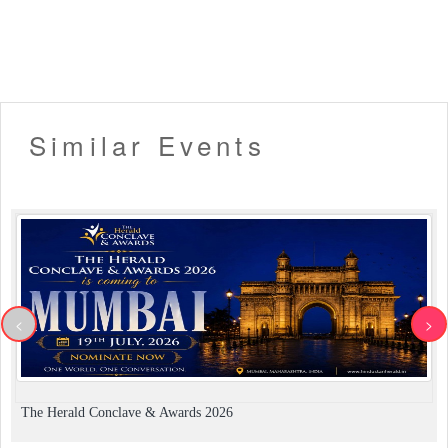
Similar Events
<
>
The Herald Conclave & Awards 2026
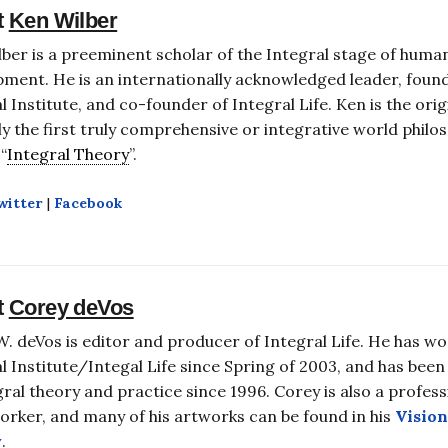
t
Ken Wilber
ber is a preeminent scholar of the Integral stage of huma
ment. He is an internationally acknowledged leader, foun
l Institute, and co-founder of Integral Life. Ken is the ori
y the first truly comprehensive or integrative world philos
“
Integral Theory
”.
witter
|
Facebook
t
Corey deVos
. deVos is editor and producer of Integral Life. He has wo
l Institute/Integal Life since Spring of 2003, and has been
gral theory and practice since 1996. Corey is also a profess
rker, and many of his artworks can be found in his
Vision
y
.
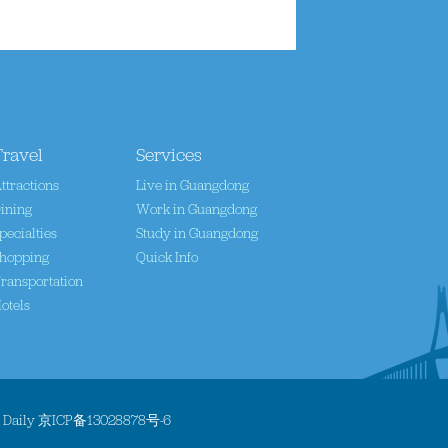
Travel
Services
ttractions
Live in Guangdong
ining
Work in Guangdong
pecialties
Study in Guangdong
hopping
Quick Info
ransportation
otels
a Daily
京ICP备13028878号-6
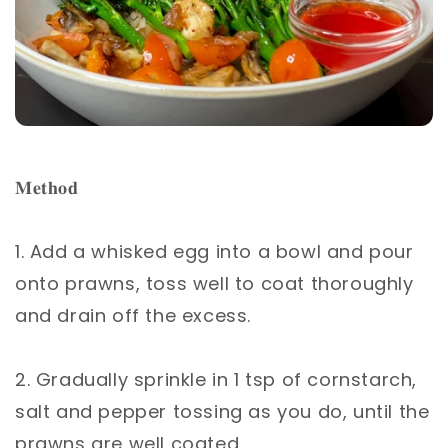
𝐌𝐞𝐭𝐡𝐨𝐝 ⁣
1. Add a whisked egg into a bowl and pour
onto prawns, toss well to coat thoroughly
and drain off the excess.⁣
2. Gradually sprinkle in 1 tsp of cornstarch,
salt and pepper tossing as you do, until the
prawns are well coated.⁣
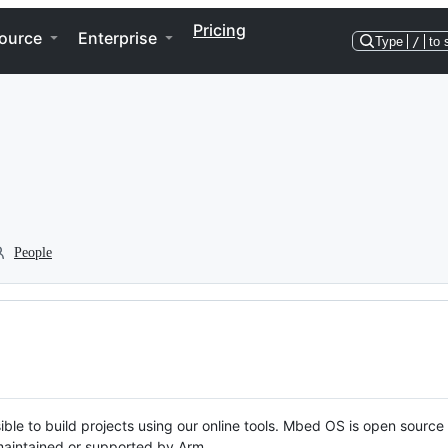
Pricing
ource
Enterprise
Type
/
to 
People
ble to build projects using our online tools. Mbed OS is open source
y maintained or supported by Arm.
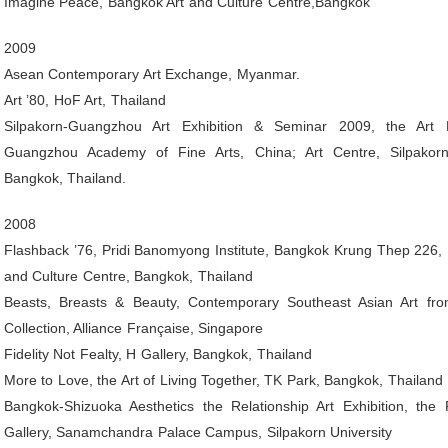
Imagine Peace, Bangkok Art and Culture Centre,Bangkok
2009
Asean Contemporary Art Exchange, Myanmar.
Art ’80, HoF Art, Thailand
Silpakorn-Guangzhou Art Exhibition & Seminar 2009, the Art
Guangzhou Academy of Fine Arts, China; Art Centre, Silpakorn 
Bangkok, Thailand.
2008
Flashback ’76, Pridi Banomyong Institute, Bangkok Krung Thep 226,
and Culture Centre, Bangkok, Thailand
Beasts, Breasts & Beauty, Contemporary Southeast Asian Art fro
Collection, Alliance Française, Singapore
Fidelity Not Fealty, H Gallery, Bangkok, Thailand
More to Love, the Art of Living Together, TK Park, Bangkok, Thailand
Bangkok-Shizuoka Aesthetics the Relationship Art Exhibition, the 
Gallery, Sanamchandra Palace Campus, Silpakorn University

· · ·

- _WHAT IS REQUIRED_: All entries, top to bottom, should be retyped exactly; the pictures should not be.

- _SOLUTION TO THIS EXERCISE_:
Similar Events
<
>
The Herald Conclave & Awards 2026
t
Ken Wilber
ber is a preeminent scholar of the Integral stage of huma
ment. He is an internationally acknowledged leader, foun
l Institute, and co-founder of Integral Life. Ken is the ori
y the first truly comprehensive or integrative world philos
“
Integral Theory
”.
witter
|
Facebook
t
Corey deVos
. deVos is editor and producer of Integral Life. He has wo
l Institute/Integal Life since Spring of 2003, and has been
gral theory and practice since 1996. Corey is also a profess
rker, and many of his artworks can be found in his
Vision
y
.
Travel
Services
ttractions
Live in Guangdong
ining
Work in Guangdong
pecialties
Study in Guangdong
hopping
Quick Info
ransportation
otels
a Daily
京ICP备13028878号-6
𝐌𝐞𝐭𝐡𝐨𝐝 ⁣
1. Add a whisked egg into a bowl and pour
onto prawns, toss well to coat thoroughly
and drain off the excess.⁣
2. Gradually sprinkle in 1 tsp of cornstarch,
salt and pepper tossing as you do, until the
prawns are well coated.⁣
Pricing
ource
Enterprise
Type
/
to 
People
ble to build projects using our online tools. Mbed OS is open source
y maintained or supported by Arm.
Imagine Peace, Bangkok Art and Culture Centre,Bangkok
2009
Asean Contemporary Art Exchange, Myanmar.
Art ’80, HoF Art, Thailand
Silpakorn-Guangzhou Art Exhibition & Seminar 2009, the Art
Guangzhou Academy of Fine Arts, China; Art Centre, Silpakorn 
Bangkok, Thailand.
2008
Flashback ’76, Pridi Banomyong Institute, Bangkok Krung Thep 226,
and Culture Centre, Bangkok, Thailand
Beasts, Breasts & Beauty, Contemporary Southeast Asian Art fro
Collection, Alliance Française, Singapore
Fidelity Not Fealty, H Gallery, Bangkok, Thailand
More to Love, the Art of Living Together, TK Park, Bangkok, Thailand
Bangkok-Shizuoka Aesthetics the Relationship Art Exhibition, the 
Gallery, Sanamchandra Palace Campus, Silpakorn University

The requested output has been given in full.